The clearing has been into a weakened community care system that – additionally – cannot sufficiently support those who refrain from approaching hospitals during this time, even for outpatient care. The capping system has minimized the incentive for providing care in the community, whether in health clinics or nursing homes. The capacity to provide medical care in the community has been deteriorating for some time. This clearly further decreased the healthcare system’s ability to deal with the challenge effectively in the community as well. Consequently, as noted above, the fear of peripheral mortality is not lesser in Israel today than the fear of virus mortality.

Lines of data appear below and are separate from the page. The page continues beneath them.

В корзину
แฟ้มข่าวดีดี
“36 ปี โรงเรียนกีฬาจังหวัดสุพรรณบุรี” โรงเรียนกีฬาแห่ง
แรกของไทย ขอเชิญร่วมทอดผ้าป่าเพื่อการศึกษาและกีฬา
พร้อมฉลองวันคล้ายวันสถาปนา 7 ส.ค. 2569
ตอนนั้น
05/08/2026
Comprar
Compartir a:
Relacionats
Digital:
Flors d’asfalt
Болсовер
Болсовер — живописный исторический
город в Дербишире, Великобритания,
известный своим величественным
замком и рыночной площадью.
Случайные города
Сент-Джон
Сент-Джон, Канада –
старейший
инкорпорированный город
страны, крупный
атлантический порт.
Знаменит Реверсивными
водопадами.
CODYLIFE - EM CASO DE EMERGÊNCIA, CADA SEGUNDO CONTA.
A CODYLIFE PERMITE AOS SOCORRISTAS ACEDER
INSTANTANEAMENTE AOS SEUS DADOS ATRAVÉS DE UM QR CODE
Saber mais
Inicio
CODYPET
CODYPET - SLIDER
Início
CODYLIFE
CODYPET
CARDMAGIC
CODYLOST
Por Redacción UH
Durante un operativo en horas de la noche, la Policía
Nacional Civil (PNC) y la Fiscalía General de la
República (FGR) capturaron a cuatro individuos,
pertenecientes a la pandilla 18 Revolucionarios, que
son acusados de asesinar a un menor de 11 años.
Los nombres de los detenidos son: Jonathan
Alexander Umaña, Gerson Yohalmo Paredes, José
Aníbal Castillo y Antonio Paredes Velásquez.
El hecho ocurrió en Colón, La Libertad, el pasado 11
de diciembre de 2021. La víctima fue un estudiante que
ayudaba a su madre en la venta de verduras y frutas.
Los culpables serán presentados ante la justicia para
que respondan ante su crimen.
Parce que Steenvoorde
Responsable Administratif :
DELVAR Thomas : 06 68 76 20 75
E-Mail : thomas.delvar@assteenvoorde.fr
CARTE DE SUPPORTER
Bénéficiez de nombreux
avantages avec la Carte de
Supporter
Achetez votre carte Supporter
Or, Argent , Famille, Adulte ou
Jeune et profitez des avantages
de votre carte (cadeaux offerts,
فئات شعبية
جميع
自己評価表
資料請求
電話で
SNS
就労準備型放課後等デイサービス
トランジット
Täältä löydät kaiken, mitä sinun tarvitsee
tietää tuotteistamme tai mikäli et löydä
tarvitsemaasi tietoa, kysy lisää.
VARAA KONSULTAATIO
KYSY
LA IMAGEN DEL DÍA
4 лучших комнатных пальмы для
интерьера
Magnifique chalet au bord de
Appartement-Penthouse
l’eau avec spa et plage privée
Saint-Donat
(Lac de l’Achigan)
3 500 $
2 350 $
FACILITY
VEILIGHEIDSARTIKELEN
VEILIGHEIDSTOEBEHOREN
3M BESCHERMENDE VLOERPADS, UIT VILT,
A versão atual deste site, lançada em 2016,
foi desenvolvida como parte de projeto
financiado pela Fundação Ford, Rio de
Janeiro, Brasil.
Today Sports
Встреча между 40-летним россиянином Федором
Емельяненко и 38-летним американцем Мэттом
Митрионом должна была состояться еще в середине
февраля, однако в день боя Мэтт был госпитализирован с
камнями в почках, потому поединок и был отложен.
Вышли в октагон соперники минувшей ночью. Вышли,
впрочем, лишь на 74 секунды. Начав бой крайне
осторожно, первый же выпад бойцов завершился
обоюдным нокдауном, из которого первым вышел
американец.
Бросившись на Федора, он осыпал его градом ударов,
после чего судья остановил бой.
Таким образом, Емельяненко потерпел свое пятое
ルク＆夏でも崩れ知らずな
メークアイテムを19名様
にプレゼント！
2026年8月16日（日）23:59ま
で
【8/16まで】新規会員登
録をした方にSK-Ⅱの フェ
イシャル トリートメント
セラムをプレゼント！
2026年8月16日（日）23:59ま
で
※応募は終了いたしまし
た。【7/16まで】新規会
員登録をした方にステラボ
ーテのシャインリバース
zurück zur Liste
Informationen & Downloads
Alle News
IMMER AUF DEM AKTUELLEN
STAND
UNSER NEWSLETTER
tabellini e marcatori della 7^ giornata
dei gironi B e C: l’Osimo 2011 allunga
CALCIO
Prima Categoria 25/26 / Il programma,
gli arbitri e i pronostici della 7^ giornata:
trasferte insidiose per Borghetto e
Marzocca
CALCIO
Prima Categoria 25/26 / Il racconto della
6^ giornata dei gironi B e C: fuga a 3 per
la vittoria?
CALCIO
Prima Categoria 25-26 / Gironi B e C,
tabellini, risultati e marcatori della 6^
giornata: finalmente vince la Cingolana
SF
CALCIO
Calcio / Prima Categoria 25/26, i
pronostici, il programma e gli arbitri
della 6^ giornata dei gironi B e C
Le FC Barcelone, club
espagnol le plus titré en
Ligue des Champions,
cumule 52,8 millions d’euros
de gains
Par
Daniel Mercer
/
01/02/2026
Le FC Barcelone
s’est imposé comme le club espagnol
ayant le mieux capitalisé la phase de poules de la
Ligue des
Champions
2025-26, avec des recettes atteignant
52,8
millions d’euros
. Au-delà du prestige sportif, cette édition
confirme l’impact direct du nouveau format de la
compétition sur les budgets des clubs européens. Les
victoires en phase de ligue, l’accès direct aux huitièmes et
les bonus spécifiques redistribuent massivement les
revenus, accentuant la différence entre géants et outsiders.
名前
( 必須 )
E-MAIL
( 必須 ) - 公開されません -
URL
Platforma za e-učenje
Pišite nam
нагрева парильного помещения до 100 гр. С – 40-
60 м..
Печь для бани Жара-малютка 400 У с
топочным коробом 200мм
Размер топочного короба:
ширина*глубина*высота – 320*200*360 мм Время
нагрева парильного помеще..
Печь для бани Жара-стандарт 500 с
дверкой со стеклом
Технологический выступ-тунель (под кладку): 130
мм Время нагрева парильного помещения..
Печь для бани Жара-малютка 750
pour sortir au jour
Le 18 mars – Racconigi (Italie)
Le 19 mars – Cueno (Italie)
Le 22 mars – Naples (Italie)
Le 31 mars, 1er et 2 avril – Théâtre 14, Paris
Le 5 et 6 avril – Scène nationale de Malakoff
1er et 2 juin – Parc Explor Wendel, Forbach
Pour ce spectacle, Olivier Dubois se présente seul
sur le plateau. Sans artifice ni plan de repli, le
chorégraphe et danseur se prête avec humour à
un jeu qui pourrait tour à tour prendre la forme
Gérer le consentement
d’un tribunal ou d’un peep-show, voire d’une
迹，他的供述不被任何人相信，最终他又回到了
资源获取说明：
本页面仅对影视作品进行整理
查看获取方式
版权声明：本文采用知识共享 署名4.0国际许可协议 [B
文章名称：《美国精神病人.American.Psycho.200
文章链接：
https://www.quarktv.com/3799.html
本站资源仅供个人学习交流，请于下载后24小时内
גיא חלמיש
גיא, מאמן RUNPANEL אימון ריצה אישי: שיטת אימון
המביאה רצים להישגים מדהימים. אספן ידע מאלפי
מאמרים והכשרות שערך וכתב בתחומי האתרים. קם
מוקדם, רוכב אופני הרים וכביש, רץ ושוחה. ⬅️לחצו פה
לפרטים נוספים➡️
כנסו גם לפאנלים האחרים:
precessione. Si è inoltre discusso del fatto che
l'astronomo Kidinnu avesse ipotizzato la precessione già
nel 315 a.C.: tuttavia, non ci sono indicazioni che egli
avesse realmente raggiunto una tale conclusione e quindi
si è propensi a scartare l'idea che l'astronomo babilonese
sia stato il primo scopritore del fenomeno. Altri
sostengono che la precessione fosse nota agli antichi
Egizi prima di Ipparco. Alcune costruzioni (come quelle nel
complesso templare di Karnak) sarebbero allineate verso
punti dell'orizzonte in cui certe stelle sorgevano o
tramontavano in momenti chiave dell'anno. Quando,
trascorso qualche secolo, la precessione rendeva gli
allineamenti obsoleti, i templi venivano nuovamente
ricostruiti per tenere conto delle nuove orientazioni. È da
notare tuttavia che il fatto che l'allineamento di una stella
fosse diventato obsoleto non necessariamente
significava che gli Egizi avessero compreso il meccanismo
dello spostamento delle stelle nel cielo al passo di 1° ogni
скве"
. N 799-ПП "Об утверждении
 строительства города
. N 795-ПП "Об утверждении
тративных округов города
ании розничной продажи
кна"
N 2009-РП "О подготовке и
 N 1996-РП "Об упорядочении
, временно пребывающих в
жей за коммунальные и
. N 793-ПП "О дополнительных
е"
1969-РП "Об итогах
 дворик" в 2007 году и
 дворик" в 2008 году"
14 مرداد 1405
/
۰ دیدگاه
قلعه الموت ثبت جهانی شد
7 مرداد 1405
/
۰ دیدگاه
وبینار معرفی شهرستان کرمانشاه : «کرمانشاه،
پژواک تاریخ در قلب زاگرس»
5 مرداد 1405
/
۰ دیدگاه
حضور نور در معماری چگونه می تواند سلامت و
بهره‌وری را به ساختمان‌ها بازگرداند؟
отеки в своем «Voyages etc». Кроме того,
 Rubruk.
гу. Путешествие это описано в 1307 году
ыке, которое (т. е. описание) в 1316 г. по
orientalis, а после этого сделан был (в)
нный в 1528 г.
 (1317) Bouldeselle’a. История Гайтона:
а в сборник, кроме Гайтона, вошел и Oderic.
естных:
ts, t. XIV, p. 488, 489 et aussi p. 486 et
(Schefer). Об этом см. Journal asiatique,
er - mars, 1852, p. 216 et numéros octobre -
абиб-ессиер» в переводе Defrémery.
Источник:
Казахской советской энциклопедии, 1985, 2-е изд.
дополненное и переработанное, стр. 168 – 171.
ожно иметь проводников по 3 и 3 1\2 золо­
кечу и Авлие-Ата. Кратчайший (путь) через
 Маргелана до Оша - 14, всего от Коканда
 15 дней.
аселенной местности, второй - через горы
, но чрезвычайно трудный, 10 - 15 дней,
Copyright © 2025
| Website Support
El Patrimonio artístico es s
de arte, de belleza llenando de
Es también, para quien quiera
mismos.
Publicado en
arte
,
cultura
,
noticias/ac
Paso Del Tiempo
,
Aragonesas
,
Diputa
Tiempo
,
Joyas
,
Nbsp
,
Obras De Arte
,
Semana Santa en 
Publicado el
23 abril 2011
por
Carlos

Israel’s success in the war is thus a combination of favorable geopolitics, demography-cum-health, standards of living, a state under conditions of closure and preparedness for emergencies, the public’s support and mobilization, and perhaps even some luck. If this success holds, many will “claim ownership,” the Health Ministry included. This is dangerous, if the public and politicians buy into it. First, the weaknesses of the system need to be considered now while a justified but risky opening of the economy, and second in anticipation of the ‘day after’ when the system faces collateral damage and routine emergencies.
Rehabilitation of the system requires: adjusting the system’s resources to levels of developed countries in the OECD; removing the Ministry of Health from administrative functions and over-involvement of the state in general in micro-managing the system; establishment of an independent authority for long term care; and the return of community care to the helm of medicine in Israel.
Dov Chernichovsky, Ph.D. is Professor emeritus of Health Economics and Policy, Ben Gurion University of the Negev, and chair of Health Policy Program, The Taub Center for Social Policy Research in Israel. The views are those of the author only.